The BOJ is prohibited by law from buying foreign bonds for the explicit purpose of influencing currency rates, as exchange rate policy falls under the jurisdiction of the finance ministry.
But some academics have proposed that the BOJ could buy them if doing so was aimed at pump-priming the economy, an idea the central bank has dismissed so far because it would be hard to convince Tokyo’s G20 counterparts that Japan wasn’t trying to weaken the yen.
“Under the BOJ law, the finance ministry holds jurisdiction over currency policy. But I hope Kuroda would consider having the BOJ buy foreign bonds,” Koichi Hamada, an emeritus professor of economics at Yale University, told Reuters in an interview on Thursday.
Hamada said while the central bank cannot buy bonds for the sake of affecting exchange rates, it could do so “as a means for delivering proper monetary policy for Japan.”
In the near-term, however, there are limits to what the BOJ can do to prevent sharp yen rises from derailing Japan’s economic recovery, said Hamada, who meets Abe regularly and retains close contacts with Kuroda.
The government last week reappointed Kuroda for another term and chose an advocate of bolder monetary easing as one of his two deputies, a sign policymakers are in no rush to turn off a sweeping stimulus programme.
The announcement did little to reverse the yen’s recent rises against the dollar, which has drawn verbal warnings by Japanese policymakers worried of the pain a strong yen could inflict on an export-reliant economy.
“The yen rose after the announcement of the government’s BOJ nominees,” Hamada said. “There’s a limit to how much monetary easing can keep yen rises in check.”
Hamada, who lives in the United States, conducted the interview over the phone and email exchanges with Reuters.
TOOL OF LAST RESORT
Under its huge asset-buying programme which is intended to help boost inflation to its 2 percent target, the BOJ has been buying government bonds and risky assets such as exchange-traded funds.
But, years after the radical plan was launched, inflation has hardly budged, even as the Japanese economy has seen its longest continuous expansion since the 1980s boom.
Critics say the BOJ’s buying has dried up bond market liquidity and caused distortions in the stock market, leaving the central bank with little ammunition to stave off external shocks to the economy such as the hit from a strong yen.
The buying of foreign bonds by the central bank has been floated as a possible idea by some academics in the past as a way to counter such external shocks.
If the BOJ runs out of domestic assets to buy, it could purchase foreign bonds from financial institutions in exchange for yen cash.
That would give banks more funds which they could loan out to companies and households, whose spending would percolate through the broader economy and spur growth, proponents of the idea say.
But the more direct effect in accelerating inflation would be to raise the cost of imports by weakening the yen.

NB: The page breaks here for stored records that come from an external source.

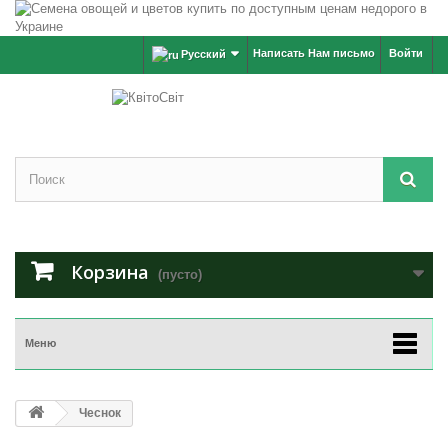
Написать Нам письмо
Войти
Русский
Корзина
(пусто)
Меню
Чеснок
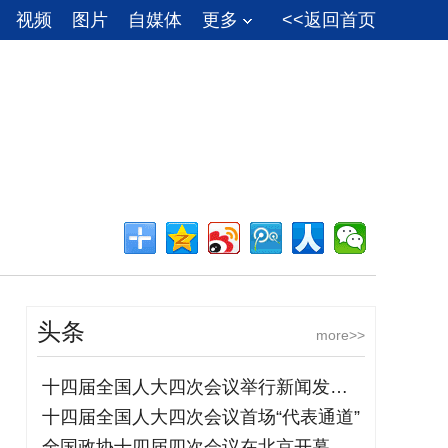
视频
图片
自媒体
更多
<<返回首页
头条
more>>
十四届全国人大四次会议举行新闻发布会
十四届全国人大四次会议首场“代表通道”
全国政协十四届四次会议在北京开幕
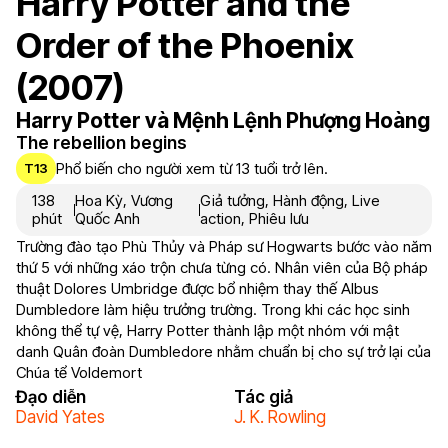
Harry Potter and the
Order of the Phoenix
(2007)
Harry Potter và Mệnh Lệnh Phượng Hoàng
The rebellion begins
Phổ biến cho người xem từ 13 tuổi trở lên.
T13
138
Hoa Kỳ
,
Vương
Giả tưởng
,
Hành động
,
Live
phút
Quốc Anh
action
,
Phiêu lưu
Trường đào tạo Phù Thủy và Pháp sư Hogwarts bước vào năm
thứ 5 với những xáo trộn chưa từng có. Nhân viên của Bộ pháp
thuật Dolores Umbridge được bổ nhiệm thay thế Albus
Dumbledore làm hiệu trưởng trường. Trong khi các học sinh
không thể tự vệ, Harry Potter thành lập một nhóm với mật
danh Quân đoàn Dumbledore nhằm chuẩn bị cho sự trở lại của
Chúa tể Voldemort
Đạo diễn
Tác giả
David Yates
J. K. Rowling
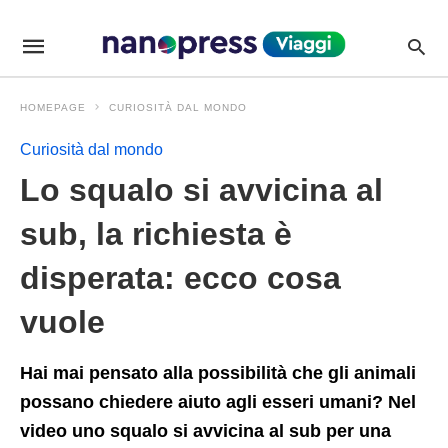
Lo+squalo+si+avvicina+al+sub%2C+la+richiesta+%C3%A8+d
viagginanopressit
/news/lo-
squalo-
si-
avvicina-
HOMEPAGE
CURIOSITÀ DAL MONDO
al-
sub-
la-
Curiosità dal mondo
richiesta-
e-
Lo squalo si avvicina al
disperata-
ecco-
sub, la richiesta è
cosa-
vuole/P224143/amp/
disperata: ecco cosa
vuole
Hai mai pensato alla possibilità che gli animali
possano chiedere aiuto agli esseri umani? Nel
video uno squalo si avvicina al sub per una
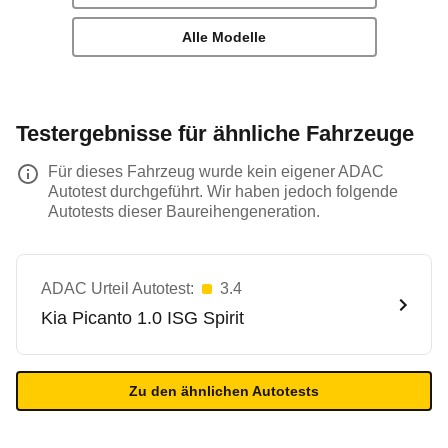
Alle Modelle
Testergebnisse für ähnliche Fahrzeuge
Für dieses Fahrzeug wurde kein eigener ADAC
Autotest durchgeführt. Wir haben jedoch folgende
Autotests dieser Baureihengeneration.
ADAC Urteil Autotest:
3.4
Kia
Picanto 1.0 ISG Spirit
Zu den ähnlichen Autotests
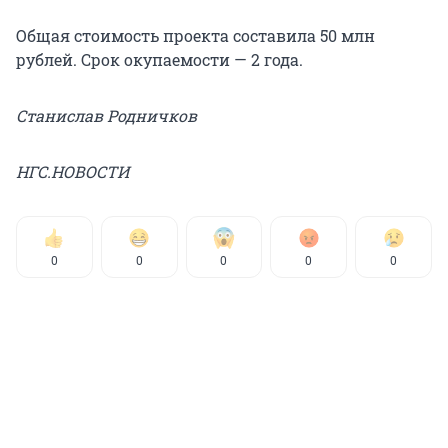
Общая стоимость проекта составила 50 млн
рублей. Срок окупаемости — 2 года.
Станислав Родничков
НГС.НОВОСТИ
0
0
0
0
0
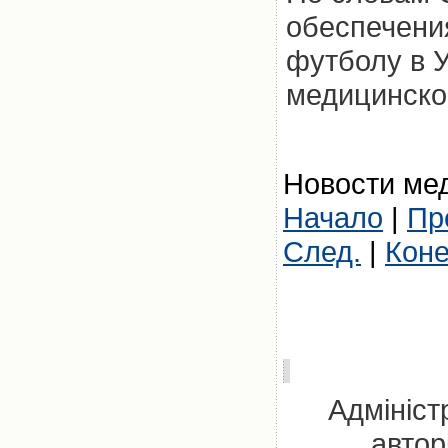
обеспечения
футболу в 
медицинско
Новости мед
Начало
|
Пр
След.
|
Кон
Адмініст
автор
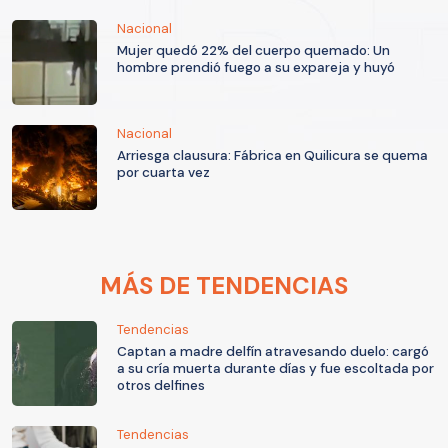
Nacional
Mujer quedó 22% del cuerpo quemado: Un
hombre prendió fuego a su expareja y huyó
Nacional
Arriesga clausura: Fábrica en Quilicura se quema
por cuarta vez
MÁS DE TENDENCIAS
Tendencias
Captan a madre delfín atravesando duelo: cargó
a su cría muerta durante días y fue escoltada por
otros delfines
Tendencias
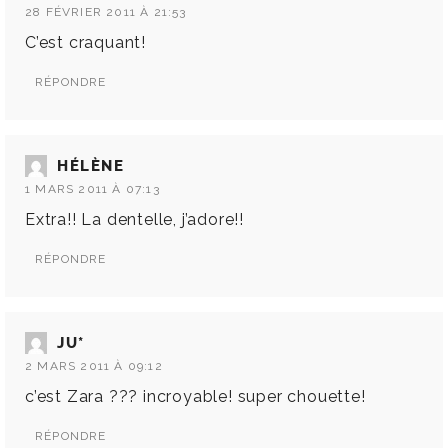
28 FÉVRIER 2011 À 21:53
C’est craquant!
RÉPONDRE
HÉLÈNE
1 MARS 2011 À 07:13
Extra!! La dentelle, j’adore!!
RÉPONDRE
JU*
2 MARS 2011 À 09:12
c’est Zara ??? incroyable! super chouette!
RÉPONDRE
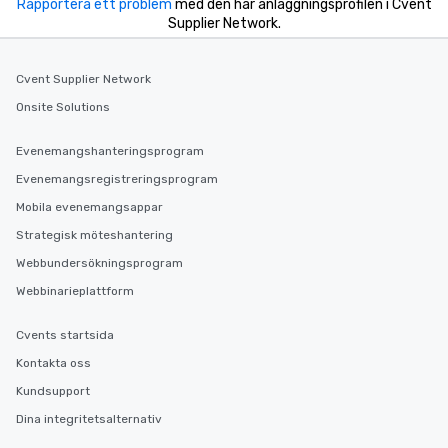
Rapportera ett problem
delight any palate. Tours Available
med den här anläggningsprofilen i Cvent
Supplier Network.
from Day to Night With any corporate
group experience, booking flexibility is
key. Whether you desire a tour during
Cvent Supplier Network
business hours or early evening right
Onsite Solutions
after work, we can coordinate with
you to provide options that fit your
needs. Go for as Long or as Short as
Evenemangshanteringsprogram
You Like Along with flexible
Evenemangsregistreringsprogram
scheduling, Lip Smacking Foodie
Mobila evenemangsappar
Tours also provides a range of tour
durations. Our shortest tour is about
Strategisk möteshantering
2.5 hours; our longest is about 5
Webbundersökningsprogram
hours, with optional add-ons and
Webbinarieplattform
incentives.
Cvents startsida
Kontakta oss
Kundsupport
Dina integritetsalternativ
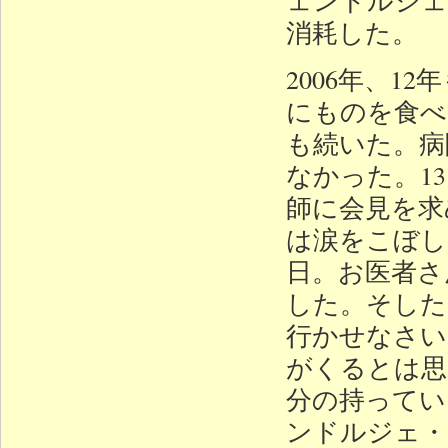
消耗した。
2006年、
にものを食べ
も続いた。病
なかった。1
師に会見を求
は涙をこぼし
日。お医者さ
した。そした
行かせなさい
がくるとは思
分の持ってい
ンドルジェ・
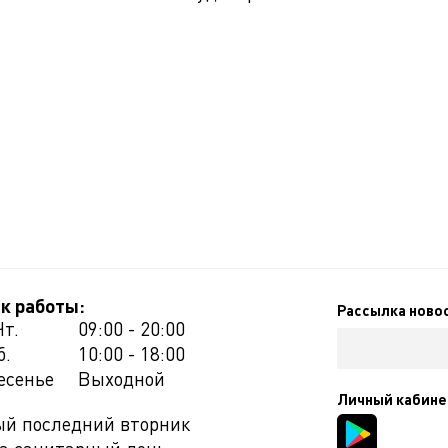
к работы:
Рассылка ново
Чт.
09:00 - 20:00
б.
10:00 - 18:00
есенье
Выходной
Личный кабине
й последний вторник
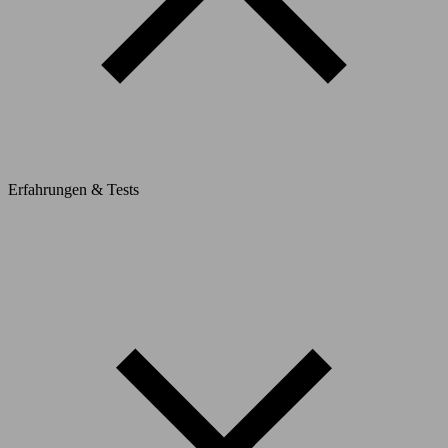
Erfahrungen & Tests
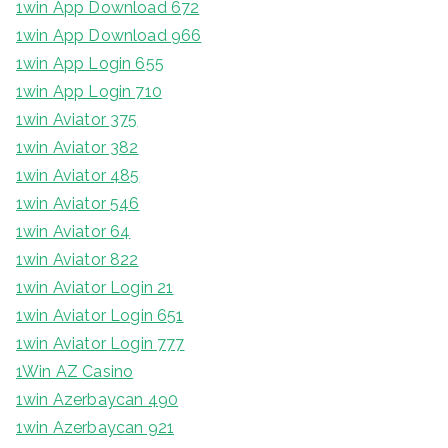
1win App Download 672
1win App Download 966
1win App Login 655
1win App Login 710
1win Aviator 375
1win Aviator 382
1win Aviator 485
1win Aviator 546
1win Aviator 64
1win Aviator 822
1win Aviator Login 21
1win Aviator Login 651
1win Aviator Login 777
1Win AZ Casino
1win Azerbaycan 490
1win Azerbaycan 921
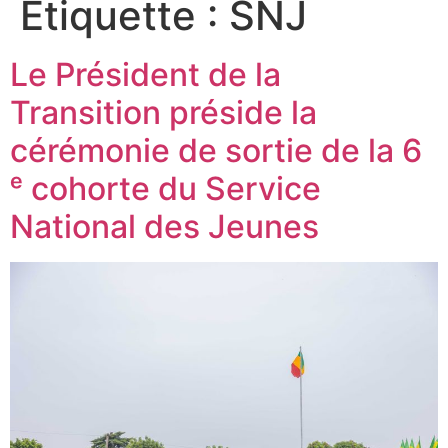
Étiquette :
SNJ
Le Président de la
Transition préside la
cérémonie de sortie de la 6
ᵉ cohorte du Service
National des Jeunes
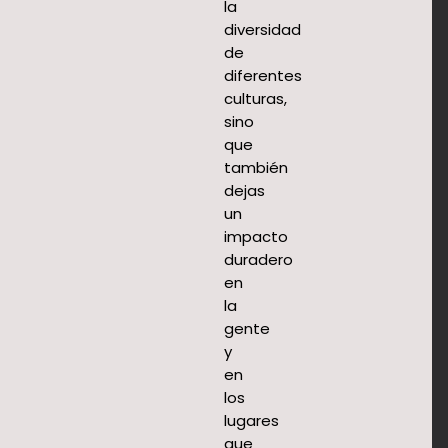
la
diversidad
de
diferentes
culturas,
sino
que
también
dejas
un
impacto
duradero
en
la
gente
y
en
los
lugares
que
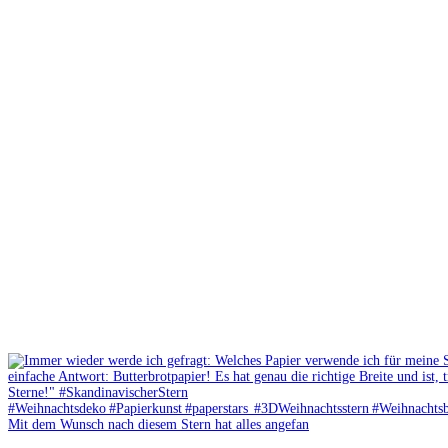
Mit dem Wunsch nach diesem Stern hat alles angefan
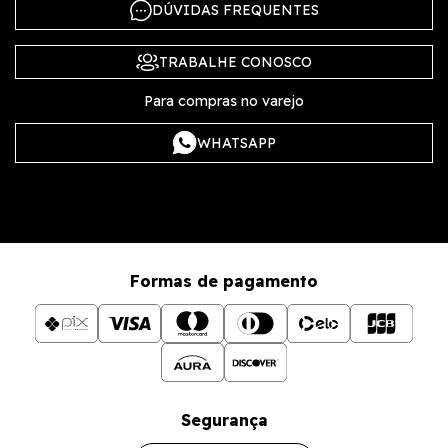
DÚVIDAS FREQUENTES
TRABALHE CONOSCO
Para compras no varejo
WHATSAPP
Formas de pagamento
Segurança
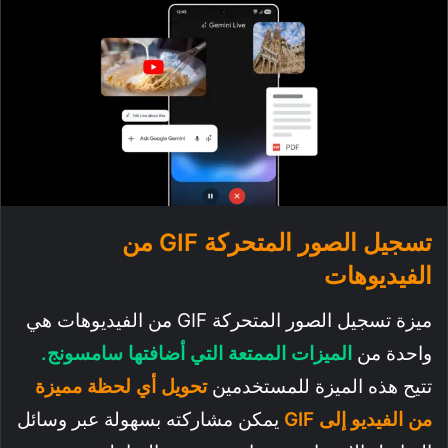
تسجيل الصور المتحركة GIF من
الفيديوهات
ميزة تسجيل الصور المتحركة GIF من الفيديوهات هي
واحدة من
الميزات الممتعة التي أضافتها سامسونج.
تتيح هذه الميزة للمستخدمين
تحويل أي لحظة مميزة
من الفيديو إلى GIF
يمكن مشاركته بسهولة عبر وسائل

That means Tokyo may face criticism from its G20 counterparts that it is engaging in currency manipulation, which is why many Japanese policymakers are cautious of the idea.
Still, the BOJ’s dwindling tool-kit may mean the idea will remain an option for central bankers desperate for means to fend off external shocks to the economy, some analysts say.
“The BOJ is already buying various assets, so it won’t be surprising for the idea of buying foreign bonds to emerge,” said Nobuyasu Atago, a former BOJ official and chief economist at Okasan Securities.
“If the economy slides into recession, the BOJ may consider buying foreign bonds given its limited policy options.”